Cisco's Network Bugs Are Front and Center in Bankruptcy Fight (bloomberg.com)
Reader Dharkfiber writes: Bloomberg is covering a story today about a hosting business that is now filing chapter 11 due to bugs in a switch. Good, bad, or ugly, is it time to admit that business really can't continue without IT? When will IT training become formal curriculum in schools?An excerpt from the Bloomberg report: There's buggy code in virtually every electronic system. But few companies ever talk about the cost of dealing with bugs, for fear of being associated with error-prone products. The trial, along with Peak Web's bankruptcy filings, promises a rare look at just how much or how little control a company may have over its own operations, depending on the software that undergirds it. Think of the corporate computers around the world rendered useless by a faulty update from McAfee in 2010, or of investment company Knight Capital, which lost $458 million in 30 minutes in 2012 -- and had to be sold months later -- after new software made erratic, automated stock market trades.
Peak Web, founded in 2001, had worked with companies including MySpace, JDate, EHarmony, and Uber. Under its $4 million-a-month contract with Machine Zone, which began on April 1, 2015, it had to keep Game of War running with fewer than 27 minutes of outages a year, court filings show. According to Machine Zone, the hosting service couldn't make it a month without an outage lasting almost an hour. Another in August of that year was traced to faulty cables and cooling fans, according to the publisher.
I'm a photographer, and I sell my work through a web service. They bring together the finishing providers (prints, calendars, t-shirts, etc) and take care of payment, and all I have to do is provide content and manage sales. When I finish post-processing on a new photo, the tool I use (Adobe Lightroom) automatically uploads to the web service in the album I select. I cover events, so there's often a massive number (600 or so) of photos to upload.

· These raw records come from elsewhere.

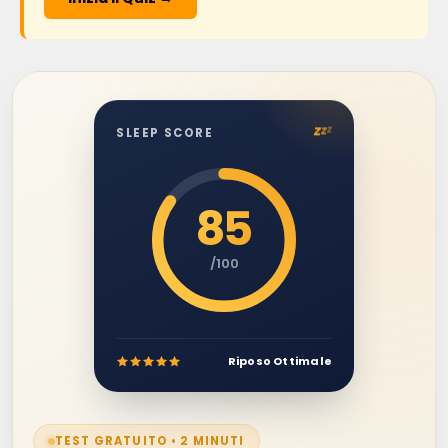
z
z
z
SLEEP SCORE
85
/100
Riposo Ottimale
TEST GRATUITO • 2 MINUTI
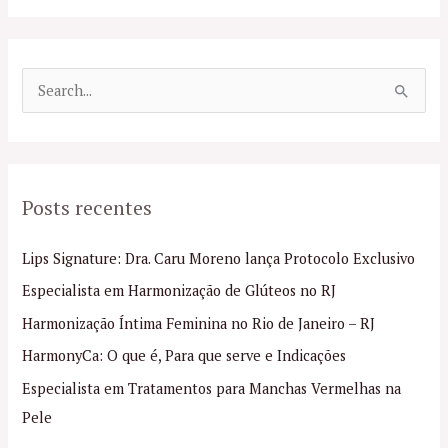
P
e
s
q
Posts recentes
u
i
Lips Signature: Dra. Caru Moreno lança Protocolo Exclusivo
s
Especialista em Harmonização de Glúteos no RJ
a
Harmonização Íntima Feminina no Rio de Janeiro – RJ
r
p
HarmonyCa: O que é, Para que serve e Indicações
o
Especialista em Tratamentos para Manchas Vermelhas na
r
Pele
:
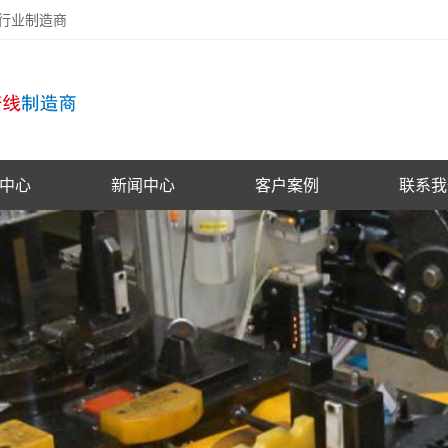
备行业制造商
中心
新闻中心
客户案例
联系我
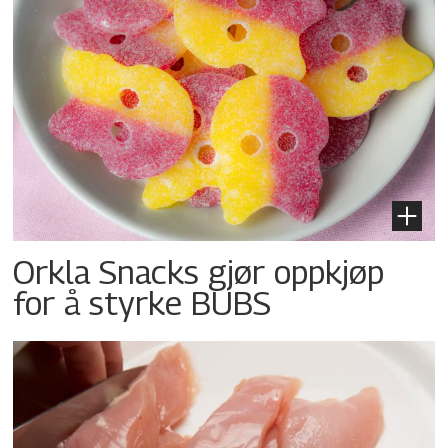
Orkla Snacks gjør oppkjøp
for å styrke BUBS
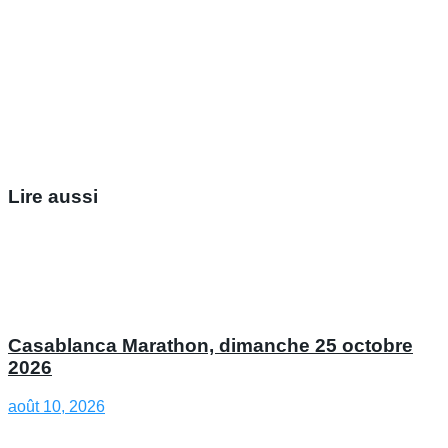
Lire aussi
Casablanca Marathon, dimanche 25 octobre
2026
août 10, 2026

Yesterday I was getting sporadic "service not available" messages from the service. After doing some triage to verify the problem was not at my end, I contacted customer support. Mind you, this was 10:30 PM PST. But that's the way it is with photographers -- we often take photos during the day and process them at night, which is somewhat the opposite of a standard use case. (And should be borne in mind when said services schedule maintenance. Just sayin'.)
Browsing the service's forum, I saw others were seeing the same error message, and people were starting to get excited. (This is our livelihood, after all.)
I got an answer to my service ticket in less than 30 minutes, that they were struggling with with network problems with one of their service providers (probably a cloud service). I got a followup shortly after that they thought the service was up now but they were still testing. And I got another followup at 6:30 AM that the problem had been resolved and they had put steps in place to insure it would not happen again. They also implemented a "status page" that we could consult in the future (which should have already existed, but live and learn).
Now, *that's* the way to handle an incident like this. Very commendable. But it does point up the problems a business sometimes has when they rely too much on external services. Just my opinion, but the main difference I can see between in-house and outsourced is one of motivation. If you're providing an online service, your employees realize in their heart of hearts that outages can easily result in business failure and loss of jobs. But if you're renting all the pieces of your service from outside vendors, you soon find that those vendors may be concerned about their contract with you, and the money they make off you, which isn't at the same level in the hierarchy of needs as the live-or-die situation you are in.
Oliver's law of assumed responsibility: If you're seen fixing it, you will be blamed for breaking it.
Agreed. I've worked at places that kept five nines of availability. By "normal" IT standards, it was massively overbuilt: multiple sets of gear, clustered in failover mode, with a separate redundant setup elsewhere in the data center, on an entirely different power feed. . . (as I recall, we had at LEAST 4 independent power feeds)..
We also had cabinets full of spare parts, entire full pieces of gear on the shelf, and an entire library of config files on the TFTP server. Plus duplicated on a laptop that lived in one of the cabinets. Took a LOT of labor and gear, and was not cheap,
And we constantly had to explain the man-hour and spares costs to the suits . .